Important

This feature is only available in Canton Enterprise

Fabric Domain

The Canton-on-Fabric integration runs a Canton domain where events are sequenced using the Hyperledger Fabric ledger.

The Demo Deployment

To run the demo Canton Fabric deployment, you will need access to the following:

Also make sure to have docker and docker-compose installed.

Basic Demo

The demo can be found inside the examples directory of the Canton Enterprise release. Unpack the Canton Enterprise release and then cd into examples/e01-fabric-domain/canton-on-fabric.

Run the script ./run.sh single.

The script will start the following:

  1. A Fabric ledger with 2 peers and one orderer node.
  2. A Canton Sequencer node that interacts with the Fabric ledger.
  3. A Canton process running a single Canton domain and 2 participants. The configuration for this Canton process is in config/canton/demo.conf

Once the script has finished setting up (you should see the canton service print “Successfully initialized Canton-on-Fabric” together with the Canton console startup message), you will be able to interact with the two participants using the config at config/remote/demo.conf.
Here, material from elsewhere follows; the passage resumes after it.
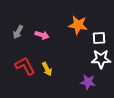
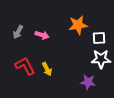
orange star: rotated 18 degrees counterclockwise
You can start an instance of the Canton console to connect to the two remote participants (provided you have also installed Canton):

<<canton-release>>/examples/e01-fabric-domain/canton-on-fabric$ ../../../bin/canton -c config/remote/demo.conf

You can then perform various commands in the Canton console:

@ remoteParticipant1.id
res1: ParticipantId = PAR::participant1::012c7af9...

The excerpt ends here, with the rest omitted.